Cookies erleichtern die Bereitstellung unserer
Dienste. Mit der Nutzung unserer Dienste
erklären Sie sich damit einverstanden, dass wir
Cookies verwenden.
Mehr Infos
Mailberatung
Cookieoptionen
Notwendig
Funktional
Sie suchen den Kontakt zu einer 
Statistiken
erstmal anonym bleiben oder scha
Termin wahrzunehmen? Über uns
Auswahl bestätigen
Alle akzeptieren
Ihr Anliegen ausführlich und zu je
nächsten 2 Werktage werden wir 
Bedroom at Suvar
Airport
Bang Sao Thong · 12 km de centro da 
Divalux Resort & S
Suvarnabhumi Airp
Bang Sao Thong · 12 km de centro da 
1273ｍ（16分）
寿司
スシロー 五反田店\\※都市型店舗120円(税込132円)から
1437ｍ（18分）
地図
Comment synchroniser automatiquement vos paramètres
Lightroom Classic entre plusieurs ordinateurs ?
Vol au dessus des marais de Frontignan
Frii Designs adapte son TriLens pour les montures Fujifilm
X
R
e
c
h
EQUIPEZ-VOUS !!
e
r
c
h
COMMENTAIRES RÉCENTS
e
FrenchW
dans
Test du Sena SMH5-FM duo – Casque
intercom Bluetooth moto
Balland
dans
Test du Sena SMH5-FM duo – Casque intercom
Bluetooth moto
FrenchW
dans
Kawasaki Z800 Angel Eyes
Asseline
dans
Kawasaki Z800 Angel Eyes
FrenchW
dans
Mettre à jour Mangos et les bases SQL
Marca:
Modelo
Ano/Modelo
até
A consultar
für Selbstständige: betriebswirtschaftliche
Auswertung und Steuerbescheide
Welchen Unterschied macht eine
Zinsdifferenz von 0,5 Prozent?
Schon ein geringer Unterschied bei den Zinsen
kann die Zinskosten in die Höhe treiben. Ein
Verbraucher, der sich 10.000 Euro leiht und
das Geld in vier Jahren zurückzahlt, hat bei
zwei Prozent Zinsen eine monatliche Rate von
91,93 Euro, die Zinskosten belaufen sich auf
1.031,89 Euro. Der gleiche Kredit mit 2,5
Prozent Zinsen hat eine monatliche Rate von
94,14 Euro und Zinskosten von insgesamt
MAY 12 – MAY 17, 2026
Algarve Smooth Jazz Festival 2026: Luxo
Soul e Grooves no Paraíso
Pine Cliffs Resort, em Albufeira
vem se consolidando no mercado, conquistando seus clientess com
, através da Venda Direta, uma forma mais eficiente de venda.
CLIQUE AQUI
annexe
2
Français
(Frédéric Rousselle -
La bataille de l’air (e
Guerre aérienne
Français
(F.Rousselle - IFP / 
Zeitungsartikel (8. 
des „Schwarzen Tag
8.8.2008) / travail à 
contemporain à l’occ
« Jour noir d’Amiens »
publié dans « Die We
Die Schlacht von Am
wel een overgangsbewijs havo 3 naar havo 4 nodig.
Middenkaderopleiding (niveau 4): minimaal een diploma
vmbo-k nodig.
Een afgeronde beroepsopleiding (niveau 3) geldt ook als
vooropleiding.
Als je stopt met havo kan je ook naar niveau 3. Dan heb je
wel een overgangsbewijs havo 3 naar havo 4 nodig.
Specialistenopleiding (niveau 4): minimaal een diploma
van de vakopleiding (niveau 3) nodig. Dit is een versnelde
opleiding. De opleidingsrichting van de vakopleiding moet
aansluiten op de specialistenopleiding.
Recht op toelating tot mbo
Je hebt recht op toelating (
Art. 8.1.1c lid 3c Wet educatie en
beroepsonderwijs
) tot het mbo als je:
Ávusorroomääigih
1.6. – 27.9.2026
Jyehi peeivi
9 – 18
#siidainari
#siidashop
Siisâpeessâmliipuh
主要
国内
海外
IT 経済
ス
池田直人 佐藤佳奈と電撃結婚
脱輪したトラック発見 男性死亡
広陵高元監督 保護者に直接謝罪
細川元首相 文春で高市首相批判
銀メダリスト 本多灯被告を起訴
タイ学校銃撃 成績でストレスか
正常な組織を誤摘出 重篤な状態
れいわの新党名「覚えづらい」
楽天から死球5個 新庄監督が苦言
++++++++++++++++++++
▸ **PROBLEM STATEMENT**:
Go through the listing above and list every line that has the word "Rousselle".

▸ **RESPONSE TO THIS TASK**:
(Frédéric Rousselle -
(F.Rousselle - IFP / 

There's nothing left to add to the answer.